### Problem to work on
Check each line of the entries below for the word "Veterans", and copy the lines that have it.

### Material shown

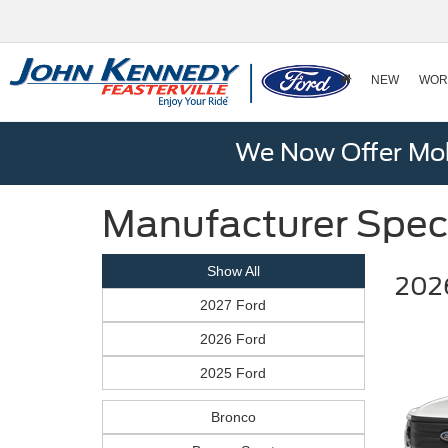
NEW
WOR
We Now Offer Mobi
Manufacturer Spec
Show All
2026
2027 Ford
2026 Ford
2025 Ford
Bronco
...
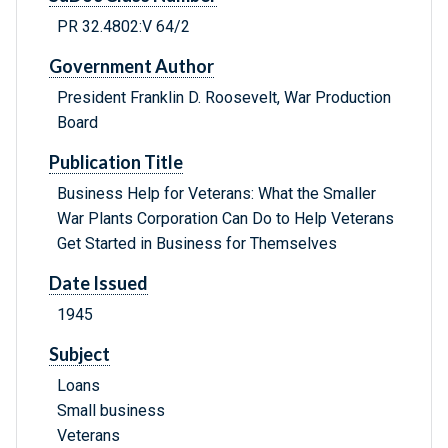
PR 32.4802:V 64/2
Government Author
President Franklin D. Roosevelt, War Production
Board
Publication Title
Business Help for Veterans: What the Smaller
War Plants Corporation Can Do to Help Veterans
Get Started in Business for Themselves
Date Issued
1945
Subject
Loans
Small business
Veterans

### Reply to the exercise
Business Help for Veterans: What the Smaller
War Plants Corporation Can Do to Help Veterans
Veterans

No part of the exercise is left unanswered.